阿贇嘟著小嘴不肯離去,“可是我們今日不走,萬一趕不上太子殿下的生辰宴怎麼辦?太子殿下心胸狹窄,您若是不去,他肯定會忌恨的!”
“阿贇!”他冷喝道,“太子殿下豈是你能隨意置喙的!若是被他人聽了去,才是真的惹上麻煩!此事我心中自有打算,你只聽吩咐便是。”
“是。”小書童應的不情不願。
“還有,吩咐嶽裳準備一下拜見藥師決明子的禮物,這段時間我要和他見上一面。”
阿贇應聲後離去,只留下白衣男子與獨孤伽羅獨處。
“雪兒,她的眼睛真的好像你,如果這個世上有靈魂的話,你是否就居住在那裡,所以你才安排我與她相見。”白衣男子的手指溫柔地撫上獨孤伽羅醜陋的臉頰,“你看,我這麼愛你,所以不會介意。”
話說阿贇從白衣男子的房間離開後,便準備下樓。可才剛行了兩步,便撞到一個男子的懷裡。
那人把阿贇推開,“喂喂,我可沒有,別給我投懷送抱。”
阿贇抬頭,眼裡噙滿了淚珠。
男子一愣,一張俊臉幾乎湊到了阿贇的鼻尖,“喂喂,你怎麼哭了?這可不是我惹的吧,我什麼都沒幹啊。”
“是公子啦。”阿贇撇嘴。
“宇文邕?宇文邕怎麼了?”
“自從李小姐死後,公子好像魔怔了一樣,一直很不對勁。昨天夜裡,不知從哪裡帶回來一個醜八怪。公子對她好溫柔,甚至還為了她,說是不要回北周了。
不回北周的話,公子一定會被太子殿下忌恨的,我們白家是北周的皇商,未來家主被皇儲忌恨,那還得了。
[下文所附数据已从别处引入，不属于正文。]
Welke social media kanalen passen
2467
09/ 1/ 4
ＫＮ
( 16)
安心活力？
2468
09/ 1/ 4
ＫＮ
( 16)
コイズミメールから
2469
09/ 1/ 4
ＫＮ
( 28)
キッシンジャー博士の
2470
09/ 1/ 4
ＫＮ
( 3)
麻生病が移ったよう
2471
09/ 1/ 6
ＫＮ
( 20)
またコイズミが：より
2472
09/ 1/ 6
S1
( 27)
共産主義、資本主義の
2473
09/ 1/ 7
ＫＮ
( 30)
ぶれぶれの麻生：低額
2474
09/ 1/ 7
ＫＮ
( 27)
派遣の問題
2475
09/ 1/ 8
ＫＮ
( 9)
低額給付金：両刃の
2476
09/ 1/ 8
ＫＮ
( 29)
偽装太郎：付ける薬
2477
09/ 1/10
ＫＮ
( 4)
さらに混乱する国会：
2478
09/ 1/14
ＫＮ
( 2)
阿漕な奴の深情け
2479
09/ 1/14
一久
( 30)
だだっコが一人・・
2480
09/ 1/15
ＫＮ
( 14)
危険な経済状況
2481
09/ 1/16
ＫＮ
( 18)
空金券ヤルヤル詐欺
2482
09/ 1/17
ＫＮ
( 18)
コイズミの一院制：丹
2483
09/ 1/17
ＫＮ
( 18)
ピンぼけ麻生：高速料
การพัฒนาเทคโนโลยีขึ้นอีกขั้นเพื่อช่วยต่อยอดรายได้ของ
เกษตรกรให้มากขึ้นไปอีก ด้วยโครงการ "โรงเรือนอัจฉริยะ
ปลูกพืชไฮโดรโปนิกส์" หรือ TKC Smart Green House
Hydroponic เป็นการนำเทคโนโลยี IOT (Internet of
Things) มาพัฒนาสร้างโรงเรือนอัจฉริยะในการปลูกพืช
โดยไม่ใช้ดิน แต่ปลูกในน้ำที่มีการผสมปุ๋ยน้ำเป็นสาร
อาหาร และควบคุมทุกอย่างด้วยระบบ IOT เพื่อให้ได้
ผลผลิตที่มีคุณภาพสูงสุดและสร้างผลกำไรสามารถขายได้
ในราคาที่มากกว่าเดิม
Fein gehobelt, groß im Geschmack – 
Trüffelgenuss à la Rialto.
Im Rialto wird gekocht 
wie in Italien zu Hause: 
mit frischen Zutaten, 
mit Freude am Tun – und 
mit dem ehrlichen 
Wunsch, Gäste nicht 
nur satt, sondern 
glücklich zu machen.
阿贇是個下人,人微言輕,說的話公子也不聽。阿贇不知道怎麼辦了。哇呀……”說著說著,小書童就放生大哭起來,把面前的男子嚇得立刻後退了一步。
男子看著哭的眼淚鼻涕譁啦譁啦的小書童,一股怒氣“噌”的直上眉頭,“別哭了,我找你家公子去幫你討回公道!”
“不是討回公道啦,是勸我家公子回北周啦。”阿贇一邊擦眼淚一邊說道。不過,他擦乾眼淚後,已經看不到男子的人影。
男子火急火燎地踹開了宇文邕的房門,徑直走了進去,“喂喂,姓白的,你怎麼把你家阿贇欺負成那個樣子啊?!醜八怪呢?趕緊給我出來!”
不過,他剛喊完這句話便怔在了原處。
那掀開的錦帳之下,一襲白衣的公子俯著身子,纖長如玉的手指落在熟睡之人的發上,深邃的眸子,柔情似水。除了李娥姿,他從未見過宇文邕對任何人露出過這樣的表情。那一刻,他的心,融化了,他的怒氣,煙消雲散。
宇文邕是他的朋友,李娥姿的死對宇文邕的打擊太大了。他這些日子,都看得明白。如果,有一個人能夠代替李娥姿留在宇文邕的身邊,他也是樂意的。
“宇文毓?你說什麼?”宇文邕回過神來,看向他。
“沒什麼啊。我就是說,你家的那個小書童辦事太不利索,拖拖拉拉的看得我都替他著急。”他嘿嘿一笑,掩飾尷尬。
“阿贇是自小跟著我的,雖然平時貪玩兒了些,可也沒有你說的那麼懶惰。平日裡你就喜歡逗他,現在又到我這裡說他的壞話。我不信你。”
……
“你給我出去!這裡是我的地盤!”
“你把錢退給我,我就走。”
“你出去之後,我自然會把房錢退給你的!”
“不是房錢。”宇文邕淡淡地瞥了他一眼,“是千雪樓自創樓以來白家所有的投資和分紅。”
“噗!”宇文毓頓時被氣的吐血。
“算了,你愛怎樣怎樣,反正我這千雪樓也已經成了你白家的後花園了。”心中萬分悲嘆,最終只化為這一句話。面對宇文邕,宇文毓已經習慣自動認輸。
獨孤伽羅醒來的時候,宇文邕已經離開,一個身著赤色蓮裙的女子正坐在一旁的琴臺上撫琴。她的秀指在琴絃如流水般的舞動著,優雅清揚的樂聲緩緩流入獨孤伽羅的耳畔。
女子的嘴角上浮著淡淡的笑,神情慈和。密長的眼睫遮住了深邃的秀眸,一顰一顫,都惹人一陣心動。
“你是?”雖然樂聲美妙,但獨孤伽羅可顧不得那麼多,她只想著昨夜的場景,心中十分擔心李淵。
昨夜也不知怎的,那白衣男子突然出現在她的身後,將她打昏了過去,此後的事情,她便不能曉得。
那女子抬眸,停止撫琴,看向獨孤伽羅。精緻的容顏彷彿降臨至世間最美的仙子,她的眸子瑩潤如水,又蘊含著深深笑意,“小女子獨孤曼陀,乃是千雪樓五樓拍賣坊的坊主。”
千雪樓拍賣坊的坊主?獨孤伽羅疑惑,“獨孤曼陀姑娘,我怎麼會在這裡?”
她對這位獨孤曼陀姑娘倒是略知一二,因為獨孤曼陀在長安實在是有名的人物。作為拍賣坊的坊主,每場拍賣獨孤曼陀都會出現在臺上,而那些來到拍賣場的達官貴族,只有很少的人是真的想要拍下商品,更多的人都是為了一睹獨孤曼陀姑娘的芳採。
獨孤曼陀姑娘與大冢宰宇文護的嫡長女宇文飄並列為長安的第一美人兒,而宇文飄遠嫁南疆,長安裡的男子欽慕的物件便只成了獨孤曼陀姑娘一人。而且獨孤曼陀姑娘極愛赤紅,和李昞倒是有著極其相似的穿衣品好,故以前獨孤伽羅開過不少關於李昞和獨孤曼陀姑娘的玩笑。